▸ **Problem statement**:
Word for word, retype the lines from the one containing "I have a poor credit history" to the one containing "David Wojick" below, keeping both end lines and dropping the pictures.

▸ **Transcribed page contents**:
[Start of section]
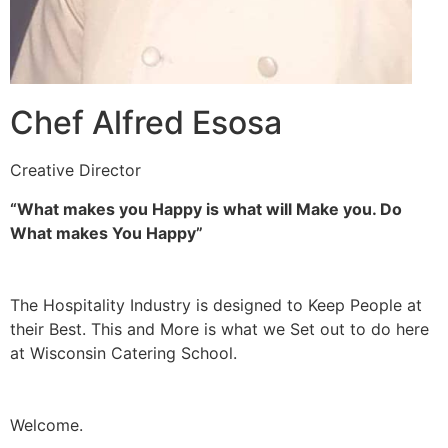
Chef Alfred Esosa
Creative Director
“What makes you Happy is what will Make you. Do
What makes You Happy”
The Hospitality Industry is designed to Keep People at
their Best. This and More is what we Set out to do here
at Wisconsin Catering School.
Welcome.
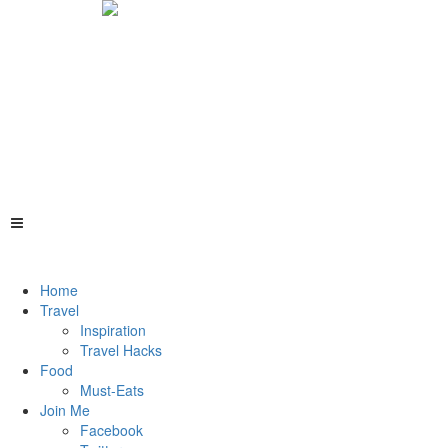
Home
Travel
Inspiration
Travel Hacks
Food
Must-Eats
Join Me
Facebook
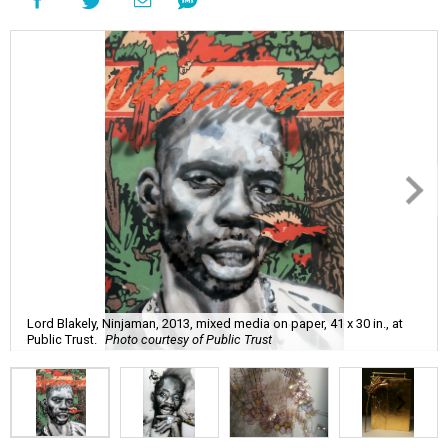
Lord Blakely, Ninjaman, 2013, mixed media on paper, 41 x 30 in., at
Public Trust.
Photo courtesy of Public Trust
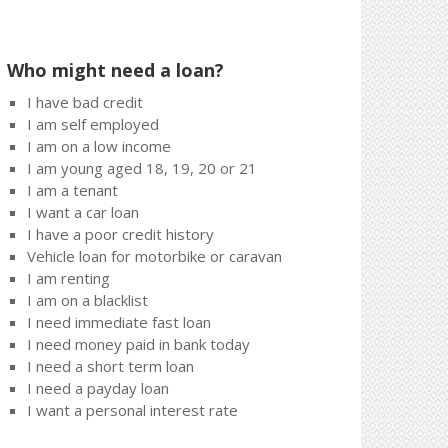
Who might need a loan?
I have bad credit
I am self employed
I am on a low income
I am young aged 18, 19, 20 or 21
I am a tenant
I want a car loan
I have a poor credit history
Vehicle loan for motorbike or caravan
I am renting
I am on a blacklist
I need immediate fast loan
I need money paid in bank today
I need a short term loan
I need a payday loan
I want a personal interest rate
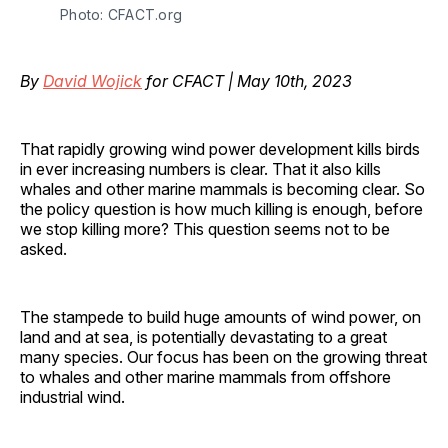
Photo: CFACT.org
By
David Wojick
for CFACT | May 10th, 2023
That rapidly growing wind power development kills birds
in ever increasing numbers is clear. That it also kills
whales and other marine mammals is becoming clear. So
the policy question is how much killing is enough, before
we stop killing more? This question seems not to be
asked.
The stampede to build huge amounts of wind power, on
land and at sea, is potentially devastating to a great
many species. Our focus has been on the growing threat
to whales and other marine mammals from offshore
industrial wind.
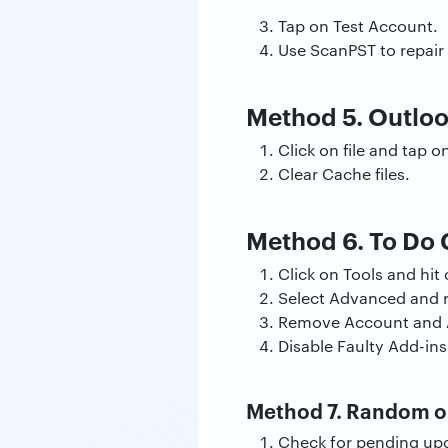
Tap on Test Account.
Use ScanPST to repair 
Method 5. Outlo
Click on file and tap 
Clear Cache files.
Method 6. To Do 
Click on Tools and hi
Select Advanced and r
Remove Account and 
Disable Faulty Add-ins
Method 7. Random or
Check for pending upda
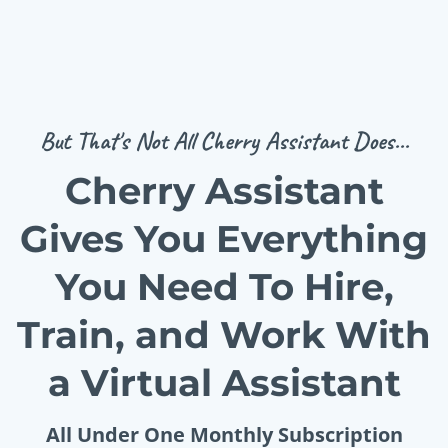
But That's Not All Cherry Assistant Does...
Cherry Assistant
Gives You Everything
You Need To Hire,
Train, and Work With
a Virtual Assistant
All Under One Monthly Subscription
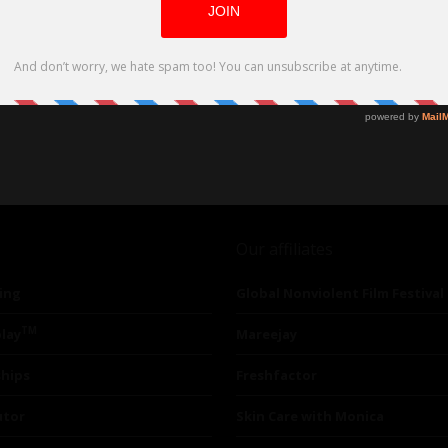
Our affiliates
ing
Global Nonviolent Film Festival
TM
lay
Mareejay
ships
Freshfactor
utor
Skin Care with Monica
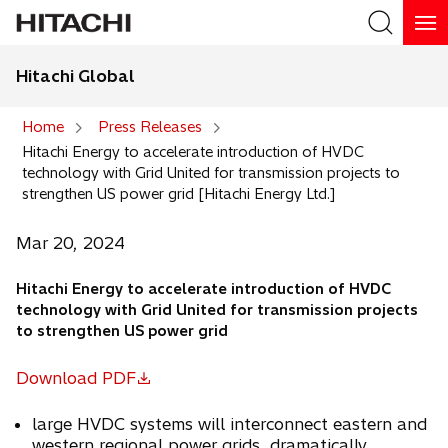
Hitachi Global
Search
Home
Press Releases
Hitachi Energy to accelerate introduction of HVDC
Search
technology with Grid United for transmission projects to
strengthen US power grid [Hitachi Energy Ltd.]
Mar 20, 2024
Hitachi Energy to accelerate introduction of HVDC
technology with Grid United for transmission projects
to strengthen US power grid
Download PDF
o
p
large HVDC systems will interconnect eastern and
e
western regional power grids, dramatically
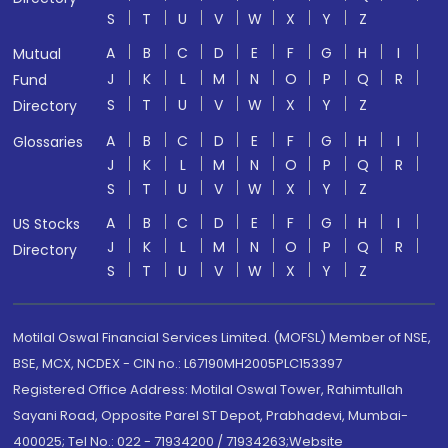
S
T
U
V
W
X
Y
Z
A
B
C
D
E
F
G
H
I
Mutual
J
K
L
M
N
O
P
Q
R
Fund
S
T
U
V
W
X
Y
Z
Directory
A
B
C
D
E
F
G
H
I
Glossaries
J
K
L
M
N
O
P
Q
R
S
T
U
V
W
X
Y
Z
A
B
C
D
E
F
G
H
I
US Stocks
J
K
L
M
N
O
P
Q
R
Directory
S
T
U
V
W
X
Y
Z
Motilal Oswal Financial Services Limited. (MOFSL) Member of NSE,
BSE, MCX, NCDEX - CIN no.: L67190MH2005PLC153397
Registered Office Address: Motilal Oswal Tower, Rahimtullah
Sayani Road, Opposite Parel ST Depot, Prabhadevi, Mumbai-
400025; Tel No.: 022 - 71934200 / 71934263;Website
[End of section]
▸ **Exercise output**:
I have a poor credit history
Vehicle loan for motorbike or caravan
I am renting
I am on a blacklist
I need immediate fast loan
I need money paid in bank today
I need a short term loan
I need a payday loan
I want a personal interest rate
Photo: CFACT.org
By
David Wojick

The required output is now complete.